Now that I am reasonably famous, because I appear now and then on the televisions of the world, I usually get to know someone or other, albeit superficially, wherever I go; such people, however, are nearly always admirers, whose questions and sameness bore me. But four years ago, when I still had to make do with roles like Spoletta, Trabuco, Dancaïro and even Monostatos (it’s a good role, but I hated having to make myself up like a bald negro), I found it impossible to form any kind of relationship with the inhabitants of those cities, who would merely look at me the way one looks at an advertisement for a performance in a foreign newspaper which one reads at home. That is why, despite my inclinations, curiosity and non-conformity, I would often have to give in and lead the same kind of monotonous, lax and rather unimaginative life led by other singers. I found it exasperating not being able to blend in with the local population except on a purely physical and incidental level (sharing the same space or, at most, rubbing shoulders with them in various forms of public transport), not being able to take part in the deals and the desires being cooked up right there in front of me, nor in the determined, almost mechanical movements—denoting an objective, a plan, a job, haste—of the passers-by and the drivers who were continually passing before my gaze wherever I was in the city and whenever I chose to go on one of my rambles. It irritated me not to be one of them; it irritated me not being able to share their souls. Even the hotel foyer, by definition plagued with strangers, with people—like me—who were just passing through, filled me with infinite unease and envy: everyone, even those who clearly are just waiting, resting or killing time, gives the impression that they know exactly what they want, they all seem so busy, so determined, as if they were just about to set off to some place whose existence takes on real meaning because it is expecting them, so absorbed are they in their present or imminent or dreamed-of or planned activities that my awareness of my own dead hours used to depress me immensely, so much so that during my stays in hotels, I came to enjoy only the moment in the morning when I would stride across the foyer carrying a file full of scores and notes in order to step out into the street and head for the rehearsal hall, plus the few m
inutes that it took me to get there: the only moment in the day when my appearance and my gait and my gestures could become assimilated with those of everyone else, the only moment when I too, like those fortunate settled citizens, was obliged to direct my feet, I had no other option, towards a particular, pre-established place, a place—even more importantly—arranged beforehand by members (the opera impresarios) of that mysterious and elusive community. En route I would walk quickly and determinedly, head up and eyes front, stopping only for the traffic lights, not noticing faces or buildings, immersed in the self-absorbed, anonymous, ever-changing morning flood of people, knowing—for once—where I was going and where I had to go. I really savored that moment, as brief as it was coveted, in which I could at last pass among the crowd as one of them and, consequently, feel no desire to know anyone I did not already know. For one takes it for granted that someone who lives in a city all the time has—for good or ill, satisfactorily or unsatisfactorily—filled his quota of acquaintances.

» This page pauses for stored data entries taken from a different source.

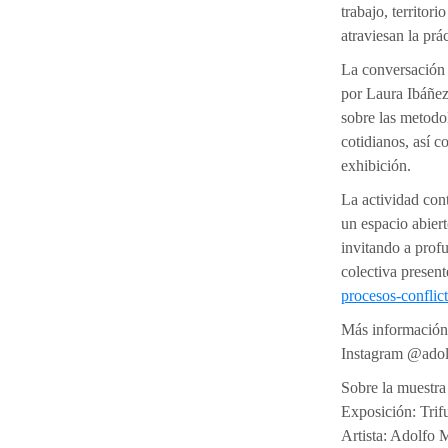
trabajo, territor
atraviesan la prá
La conversación
por Laura Ibáñez,
sobre las metodol
cotidianos, así c
exhibición.
La actividad co
un espacio abiert
invitando a prof
colectiva present
procesos-conflic
Más información
Instagram @adol
Sobre la muestra
Exposición: Trifu
Artista: Adolfo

In my leisure time, however, once I had returned to the hotel and, above all, when, after rehearsals, I had already spent a long time wandering fruitlessly through the city—always feeling an integral part of what in the great capitals of the world is known as the floating population—the only possibility remaining to me of meeting someone, even another foreigner or visitor like myself, was in the foyer or bar of the hotel, where, as I have said, the only person generally available and eager to strike up some sort of conversation (with no monetary or sexual interest involved, for, with the odd exception, these are not the best conduits to a sharing of souls) was the traveling salesman who, on those particular dates, has decided to lodge in that particular luxury hotel in order to prove fleetingly that, even far from home and among those who travel, there exist other lives in which suits are always pressed, and thus be confirmed in his utter despair and reaffirmed in his rebellion or death.